Second floor opens in Jacksonville historic building
Meetings are being held in the second-floor courtroom space of Jacksonville’s New City Hall, marking completion of a nine-year project that turned the former 1893 Jackson County Courthouse into an administrative center for the town.
“We have brought the use of this building back to the citizens,” said Mayor Dona Bowen. “This building sat empty for so long, and to me an empty building is a dead building. It suddenly became alive again, and we knew we had to do renovation to preserve the building.”
Jackson County turned over possession of the storied building to the city in 2012. Besides serving as county government’s headquarters, it was home to a Southern Oregon Historical Society Museum for multiple decades. Although city offices moved into the lower floor in 2016, use of the second floor had to wait until funding allowed installation of an elevator and restrooms to meet ADA requirements.
City Council sessions and other city meetings had been held in the 1881 Old City Hall until the pandemic moved most of those online. Tentative plans call for resuming council, Planning Commission and other committee and commission meetings in the new space in July or August, depending on state guidelines, said Bowen.
A League of Oregon Cities regional small cities meeting and a committee meeting have been held as test runs of the space, said City Administrator Jeff Alvis.
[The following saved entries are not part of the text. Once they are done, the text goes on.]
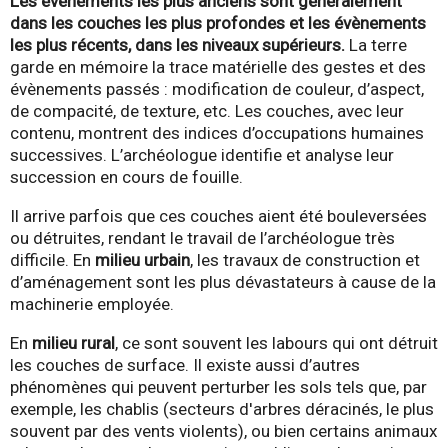
Les évènements les plus anciens sont généralement
dans les couches les plus profondes et les évènements
les plus récents, dans les niveaux supérieurs.
La terre
garde en mémoire la trace matérielle des gestes et des
évènements passés : modification de couleur, d’aspect,
de compacité, de texture, etc. Les couches, avec leur
contenu, montrent des indices d’occupations humaines
successives. L’archéologue identifie et analyse leur
succession en cours de fouille.
Il arrive parfois que ces couches aient été bouleversées
ou détruites, rendant le travail de l’archéologue très
difficile. En
milieu urbain
, les travaux de construction et
d’aménagement sont les plus dévastateurs à cause de la
machinerie employée.
En
milieu rural
, ce sont souvent les labours qui ont détruit
les couches de surface. Il existe aussi d’autres
phénomènes qui peuvent perturber les sols tels que, par
exemple, les chablis (secteurs d'arbres déracinés, le plus
souvent par des vents violents), ou bien certains animaux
“I’m just so proud of everyone who was involved in this project from the beginning, particularly (former Mayor) Paul Becker. It was his dream from the beginning,” said Bowen. “Jeff Alvis also deserves a lot of credit for overseeing the project. We did not only a remodel, but historic preservation and restoration, earthquake reinforcement and ADA features.”
About $400,000 was spent on the upstairs remodel. Another $100,000 was spent to install the elevators. Renovation for the downstairs cost about $900,000. The city borrowed the money from the town’s urban renewal agency and will repay the loans with tax increment receipts. Donations also assisted with finishing the second floor, said Bowen.
The nearly decade-long project was not without challenges. Initially some citizens urged the city to sell the building. Plans for installation of an elevator attached to the rear of the building were abandoned in 2018 when bids came in over estimates. In 2019, Britt Festival proposed leasing the second floor for its headquarters, but city councilors decided it should remain a public space.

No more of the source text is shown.